American homebuilt pusher aircraft

The Aero Dynamics Sparrow Hawk MK II is an American homebuilt, two seater, single-engine, pusher monoplane, manufactured by Aero Dynamics Limited. It was designed by former Boeing design engineer Charles "Chuck" Herbst.

==Design and development==
The Sparrow Hawk is a twin boom, twin fin, ultralight aircraft built with mixed construction materials most notably including Kevlar, carbon fiber and polyurethane foam. It uses a Rotax 532 two-stroke aircraft engine in pusher configuration. It employs a cantilever, shoulder wing, fixed landing gear and a two-seat enclosed cockpit.

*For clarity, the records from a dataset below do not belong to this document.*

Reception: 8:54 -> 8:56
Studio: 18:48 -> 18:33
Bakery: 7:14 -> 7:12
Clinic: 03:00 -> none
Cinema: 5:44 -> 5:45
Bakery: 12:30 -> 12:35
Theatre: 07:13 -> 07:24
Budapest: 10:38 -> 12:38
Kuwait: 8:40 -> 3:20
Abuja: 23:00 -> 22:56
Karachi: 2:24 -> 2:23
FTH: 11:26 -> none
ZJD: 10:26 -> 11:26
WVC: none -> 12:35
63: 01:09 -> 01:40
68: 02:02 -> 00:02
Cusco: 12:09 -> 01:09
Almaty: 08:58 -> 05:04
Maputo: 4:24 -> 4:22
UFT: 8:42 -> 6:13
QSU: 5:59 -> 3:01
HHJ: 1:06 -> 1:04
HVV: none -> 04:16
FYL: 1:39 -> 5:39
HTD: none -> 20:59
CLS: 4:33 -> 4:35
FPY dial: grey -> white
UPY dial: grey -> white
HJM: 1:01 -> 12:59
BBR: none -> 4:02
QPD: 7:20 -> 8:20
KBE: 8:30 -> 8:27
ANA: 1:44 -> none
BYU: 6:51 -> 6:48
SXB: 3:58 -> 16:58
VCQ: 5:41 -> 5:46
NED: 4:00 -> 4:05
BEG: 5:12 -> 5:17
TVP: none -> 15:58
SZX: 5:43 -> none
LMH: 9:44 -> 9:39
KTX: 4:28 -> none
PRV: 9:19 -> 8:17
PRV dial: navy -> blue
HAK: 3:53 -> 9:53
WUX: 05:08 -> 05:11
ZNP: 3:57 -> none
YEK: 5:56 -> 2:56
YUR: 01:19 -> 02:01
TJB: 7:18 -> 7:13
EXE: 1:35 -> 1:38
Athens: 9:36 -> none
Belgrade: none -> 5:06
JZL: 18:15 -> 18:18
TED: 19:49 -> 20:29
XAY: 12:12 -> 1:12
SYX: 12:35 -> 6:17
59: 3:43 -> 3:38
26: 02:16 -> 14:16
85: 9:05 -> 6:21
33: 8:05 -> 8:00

In 2022, Sparrow Hawk Aviation Ltd announced that they had plans to redesign and improve the Sparrow Hawk, though no redesigns have been made to the aircraft yet.

==Operational history==
The Sparrow Hawk had its official public debut in July 1985 at the EAA Annual Convention and Fly-In, as two Sparrow Hawks, registered as N5793F and N5832M, attended. The manufacturer and model of N5793F is recorded by the Federal Aviation Administration (FAA) as an "Ultralight Aircraft Ltd Sparrow Hawk Mk II", while N5832M is recorded as an "Aero Dynamics Ltd Sparrow Hawk MkII".

A Sparrow Hawk (registered N8728A) was displayed at the Air Display and Air Races event at Cranfield Aerodrome in the United Kingdom, on 20 September 1987. The same aircraft was exhibited at the SBAC-organized Farnborough Airshow in September 1988.

==Known aircraft on display==
- Oakland Aviation Museum - Sparrow Hawk N23SH.